Faraday led her to the end of a quieter hallway. She looked around and said, “Is your team done?”
“That’s right.”
“Cleaned up?”
“Not a print.”
“Good. Anything.”
“Trevor’s clean, best as we can tell from his office and base housing. Your girl’s another story.”
“No kidding. Did you uncover any armor or a tiara?”
“Sorry, no chest plate, no blue swimsuit, no bracelets, no tiara, no shiny lariat. She must not keep it at home. You should ask Trevor.”
“I’m leaving that card in my deck for now.”
“Suit yourself.”
“Then what did you find?”
“Here.” Faraday pulled a brown envelope out of his jacket, lifted the flap, and shook out a stack of photographs into his hand. “Good thing she lives in a two-bit motel. Took all of ten minutes to turn the room over. Gave us time to develop these.”
Amanda took the photos and held them close to her eyes. “Is that a sword?”
“Yeah, she had a few of those, plus a spear and a shield. There was a receipt in her trash from some antiques joint in Gotham.”
Amanda muttered something and shuffled to the next photo. She shouldn’t have been surprised, but her heart still skipped a beat. “That’s-“
“Given the medieval theme she’s got; I’d guess some kind of throwing knife. It was too sharp to be a paperweight.”
“Faraday, that weapon is from the Batman.”
“The Batman? Wait, that loon who shot up Project Galen last year?”
“He didn’t use a gun.”
“So you’ve seen one of these?”
“Oh yes, with Slade Wilson’s blood of it.”
“He tagged Wilson? That’s rich. I like this guy already. Look, if you turn it a bit, it sort of looks like a bat.”

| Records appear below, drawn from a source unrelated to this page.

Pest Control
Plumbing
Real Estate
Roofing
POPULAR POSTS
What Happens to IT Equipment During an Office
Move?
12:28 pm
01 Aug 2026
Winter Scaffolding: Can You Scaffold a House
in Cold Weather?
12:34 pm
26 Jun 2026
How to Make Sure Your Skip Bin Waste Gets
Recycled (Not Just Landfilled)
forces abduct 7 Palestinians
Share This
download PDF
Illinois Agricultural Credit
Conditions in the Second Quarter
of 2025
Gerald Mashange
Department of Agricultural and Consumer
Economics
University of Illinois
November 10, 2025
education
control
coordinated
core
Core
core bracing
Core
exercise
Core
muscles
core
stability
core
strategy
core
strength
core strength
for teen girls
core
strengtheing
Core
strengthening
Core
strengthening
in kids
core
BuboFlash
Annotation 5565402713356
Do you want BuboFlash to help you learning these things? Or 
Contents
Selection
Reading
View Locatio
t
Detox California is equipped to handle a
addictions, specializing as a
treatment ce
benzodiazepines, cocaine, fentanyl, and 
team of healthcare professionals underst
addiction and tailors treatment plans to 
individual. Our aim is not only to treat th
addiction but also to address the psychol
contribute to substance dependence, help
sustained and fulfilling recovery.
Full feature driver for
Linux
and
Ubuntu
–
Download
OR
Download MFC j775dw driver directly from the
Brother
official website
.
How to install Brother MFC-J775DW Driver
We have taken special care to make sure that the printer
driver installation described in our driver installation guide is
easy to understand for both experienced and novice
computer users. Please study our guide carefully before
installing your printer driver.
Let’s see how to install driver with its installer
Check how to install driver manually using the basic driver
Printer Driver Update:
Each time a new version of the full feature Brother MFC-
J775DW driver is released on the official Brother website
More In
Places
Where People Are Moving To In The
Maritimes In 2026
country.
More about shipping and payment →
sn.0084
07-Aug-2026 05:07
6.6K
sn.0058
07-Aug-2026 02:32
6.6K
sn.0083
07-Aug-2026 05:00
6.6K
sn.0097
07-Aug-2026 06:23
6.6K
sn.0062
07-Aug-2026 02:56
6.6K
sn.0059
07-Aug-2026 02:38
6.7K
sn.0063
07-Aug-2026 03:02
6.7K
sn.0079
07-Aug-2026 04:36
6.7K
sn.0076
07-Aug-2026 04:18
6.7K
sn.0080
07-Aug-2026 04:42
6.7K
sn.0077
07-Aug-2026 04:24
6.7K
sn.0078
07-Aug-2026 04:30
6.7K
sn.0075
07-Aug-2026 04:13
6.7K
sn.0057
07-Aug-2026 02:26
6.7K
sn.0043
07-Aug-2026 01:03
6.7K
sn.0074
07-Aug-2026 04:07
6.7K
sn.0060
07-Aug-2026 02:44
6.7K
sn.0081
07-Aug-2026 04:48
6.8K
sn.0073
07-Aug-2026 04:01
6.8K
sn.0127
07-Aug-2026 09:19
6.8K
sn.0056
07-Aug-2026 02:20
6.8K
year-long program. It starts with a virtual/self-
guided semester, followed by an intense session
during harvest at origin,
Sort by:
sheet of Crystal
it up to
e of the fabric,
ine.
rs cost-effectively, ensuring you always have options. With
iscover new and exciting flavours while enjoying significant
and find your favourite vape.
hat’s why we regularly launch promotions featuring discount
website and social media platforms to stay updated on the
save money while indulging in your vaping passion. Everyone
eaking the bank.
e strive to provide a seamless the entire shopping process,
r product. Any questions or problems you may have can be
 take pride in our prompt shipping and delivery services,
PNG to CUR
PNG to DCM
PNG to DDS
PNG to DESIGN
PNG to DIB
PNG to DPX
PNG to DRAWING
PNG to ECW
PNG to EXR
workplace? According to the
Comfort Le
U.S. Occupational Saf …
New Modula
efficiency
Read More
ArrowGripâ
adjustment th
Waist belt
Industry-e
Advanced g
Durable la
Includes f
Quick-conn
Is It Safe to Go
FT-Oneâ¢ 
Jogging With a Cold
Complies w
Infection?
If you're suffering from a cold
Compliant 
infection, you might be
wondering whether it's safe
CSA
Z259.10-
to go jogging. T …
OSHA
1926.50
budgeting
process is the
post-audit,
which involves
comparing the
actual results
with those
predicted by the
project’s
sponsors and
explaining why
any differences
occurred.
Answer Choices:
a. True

Amanda frowned “Yes, That’s his symbol.”
“Neat how it’s still aerodynamic though. Well, your girl had a few of these things at her place, some longer than others. But that’s not the fascinating part. Look at the next one.”
Amanda flipped to the next photo. “…Are those teeth?”
“Fakes. Real quality fakes.”
“Interesting.”
“Assuming your girl got her trophies at the same place, I’d say this Batman has a top dentist.”
“Faraday, could we trace these to the owner?”
“Doubt it. It’s not like there’s a national registry on dental plasters to match it to.”
“If the work was even American.”
“Sure. We could make a few guesses if we got a better look at it. Maybe stole it for a few hours and showed it to a dental supplier. The materials and craftsmanship might narrow it some. Plus now you know to look for the guy with these teeth missing.”
“And now I know I’m dealing with a lady who likes to carry teeth around. Beautiful.”
“Look at the next one.”
“Hm. I see a handgun grip with a tube-shaped rock on top. And it looks melted.”
“That doesn’t mean anything to you?”
“No.”
“Shame, my team’s got no clue.”
“Uh-huh. And what’s this last one? A glove.”
“Yeah. A gauntlet, like knights had. This one’s scuffed and dented. Was he wearing that last time?”
“No, not like that.” Amanda felt a flush of excitement. “I imagine this would be difficult to make from scratch, wouldn’t you say?”
Faraday shrugged. “I guess. No clue, honestly.”
“I’d say so. Fake teeth might be untraceable, but how many smiths do you think make armored gloves these days? See if you can find the manufacturer for this.”
“It’d be tough with just a photograph. You want me to pick up the original?”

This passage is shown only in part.